No party can be mouthpiece of terror, PM Davutoglu says

Turkish Prime Minister and chairman of the Justice and Development (AK) Party Ahmet Davutoglu said Tuesday that no political party could be the mouthpiece of terror.

No party can be mouthpiece of terror, PM Davutoglu says

"The Peoples’ Democratic Party [HDP] is a party that dedicates itself to terror. We will never let the people's will be crushed under the will of terror barons," the ruling Justice and Development (AK) Party chairman said at a parliamentary meeting of party lawmakers in Ankara.

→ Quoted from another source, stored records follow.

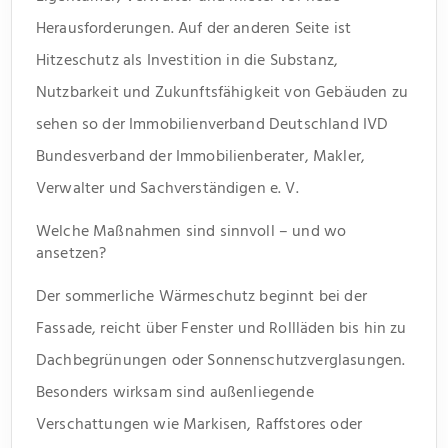
Herausforderungen. Auf der anderen Seite ist
Hitzeschutz als Investition in die Substanz,
Nutzbarkeit und Zukunftsfähigkeit von Gebäuden zu
sehen so der Immobilienverband Deutschland IVD
Bundesverband der Immobilienberater, Makler,
Verwalter und Sachverständigen e. V.
Welche Maßnahmen sind sinnvoll – und wo
ansetzen?
Der sommerliche Wärmeschutz beginnt bei der
Fassade, reicht über Fenster und Rollläden bis hin zu
Dachbegrünungen oder Sonnenschutzverglasungen.
Besonders wirksam sind außenliegende
Verschattungen wie Markisen, Raffstores oder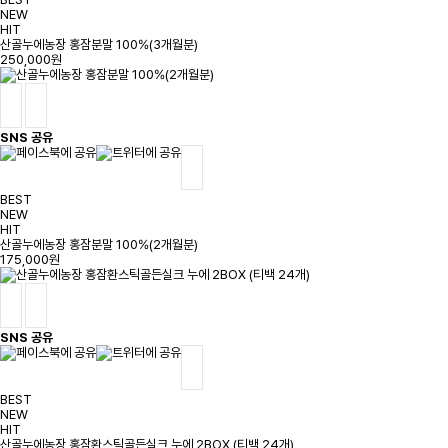
NEW
HIT
산골누에농장 홍잠분말 100%(3개월분)
250,000원
SNS 공유
BEST
NEW
HIT
산골누에농장 홍잠분말 100%(2개월분)
175,000원
SNS 공유
BEST
NEW
HIT
산골누에농장 홍잠환스틱골든실크 누에 2BOX (티백 24개)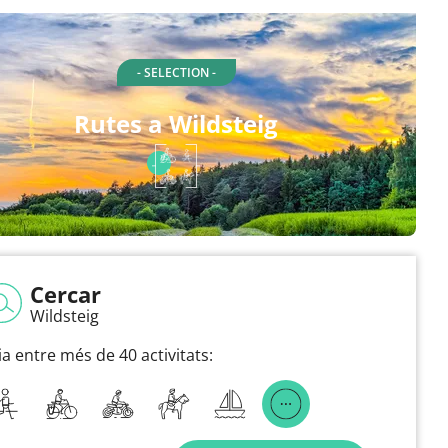
- SELECTION -
Rutes a Wildsteig
Cercar
Wildsteig
ia entre més de 40 activitats: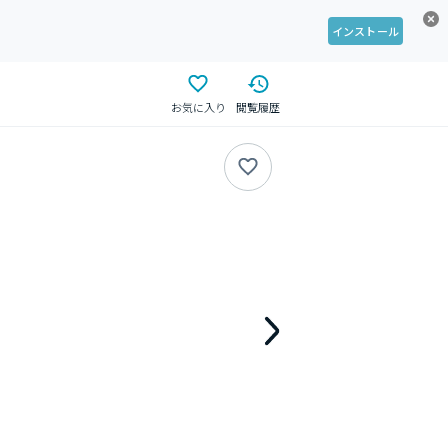
インストール
お気に入り
閲覧履歴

"No one can be the mouthpiece of a terrorist organization [the PKK] killing the people in Turkey, including children, behind the image of doing politics by using the parliament's privilege for deputies", Davutoglu added.

The HDP's co-chair Selahattin Demirtas said in his speech in southeastern province of Diyarbakir on Saturday that his party supported neither terror, terrorists nor war.

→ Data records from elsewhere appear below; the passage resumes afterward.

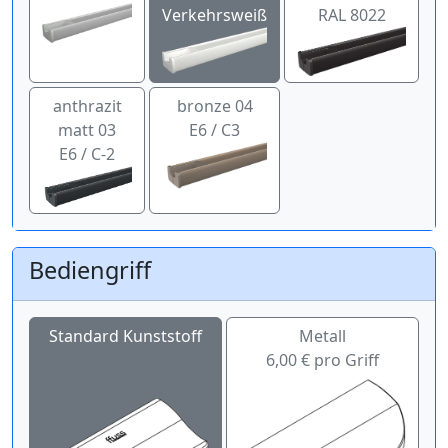
Verkehrsweiß
RAL 8022
anthrazit
bronze 04
matt 03
E6 / C3
E6 / C-2
Bediengriff
Standard Kunststoff
Metall
6,00 € pro Griff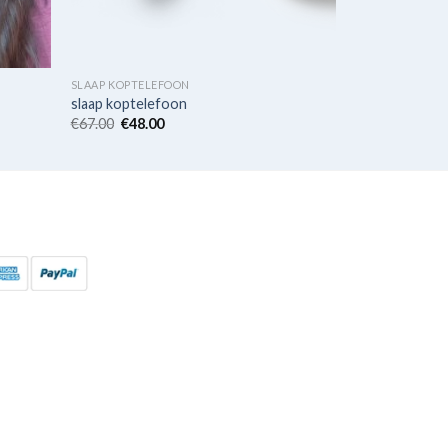
SLAAP KOPTELEFOON
slaap koptelefoon
€
67.00
€
48.00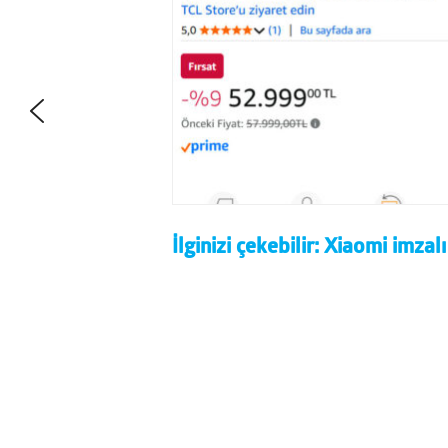
İlginizi çekebilir:
Xiaomi imzalı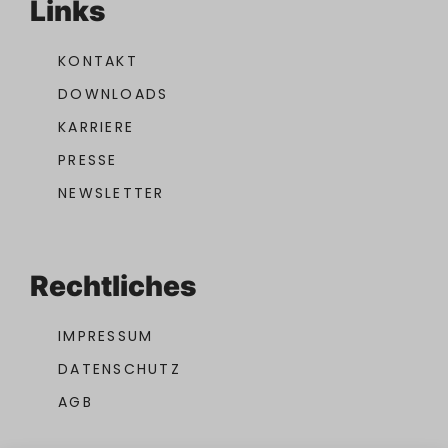
Links
KONTAKT
DOWNLOADS
KARRIERE
PRESSE
NEWSLETTER
Rechtliches
IMPRESSUM
DATENSCHUTZ
AGB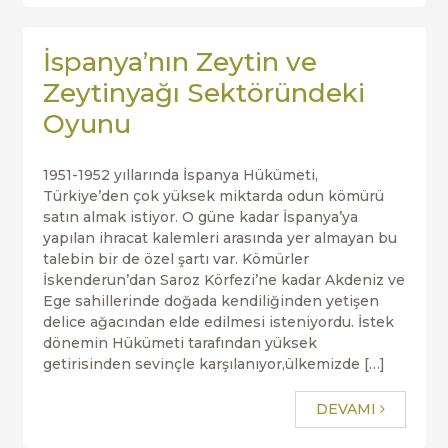
İspanya’nın Zeytin ve
Zeytinyağı Sektöründeki
Oyunu
1951-1952 yıllarında İspanya Hükümeti,
Türkiye’den çok yüksek miktarda odun kömürü
satın almak istiyor. O güne kadar İspanya’ya
yapılan ihracat kalemleri arasında yer almayan bu
talebin bir de özel şartı var. Kömürler
İskenderun’dan Saroz Körfezi’ne kadar Akdeniz ve
Ege sahillerinde doğada kendiliğinden yetişen
delice ağacından elde edilmesi isteniyordu. İstek
dönemin Hükümeti tarafından yüksek
getirisinden sevinçle karşılanıyor,ülkemizde […]
DEVAMI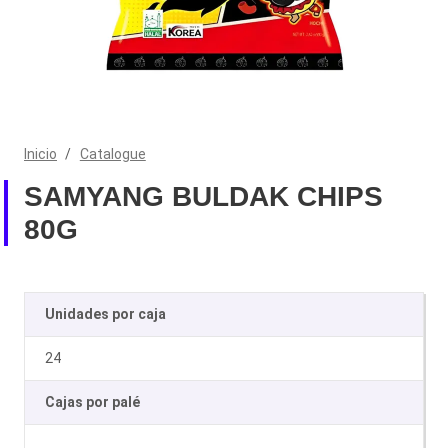
Inicio
/
Catalogue
SAMYANG BULDAK CHIPS
80G
Unidades por caja
24
Cajas por palé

Early March, Davutoglu said, without explicitly naming him, that Demirtas was plotting against the country and collaborating with terrorists to "drag Turkey into chaos".

The PKK – also seen as a terrorist organization by the U.S. and the EU – resumed its 30-year armed campaign against the Turkish state in July 2015.

Since then, over 350 members of the security forces have been martyred and thousands of PKK terrorists killed in operations across Turkey and northern Iraq.

HDP co-chairs Selahattin Demirtas and Figen Yuksekdag and three other deputies have been threatened with having their parliamentary immunity revoked.

The move sprang from an investigation by the Diyarbakir chief public prosecutor into the speeches of the five deputies on an alleged "declaration of autonomy" during a December meeting of a group affiliated with the party in the southeastern province.

Prime Minister Ahmet Davutoglu had floated the idea of lifting the immunity of HDP parliamentarians due to the party’s alleged support for terrorism.

The Turkish government submitted the motion to lift HDP MPs' immunity on March 9.

The call to lift the deputies' immunity had the backing of the Nationalist Movement Party (MHP), while the Republican People’s Party (CHP) opposed it. The ruling Justice and Development (AK) Party supports it.

If the Parliamentary Commission approves the measure, the parliament will vote.

The motion to lift the HDP MPs' immunity requires an absolute majority, i.e. 276 votes.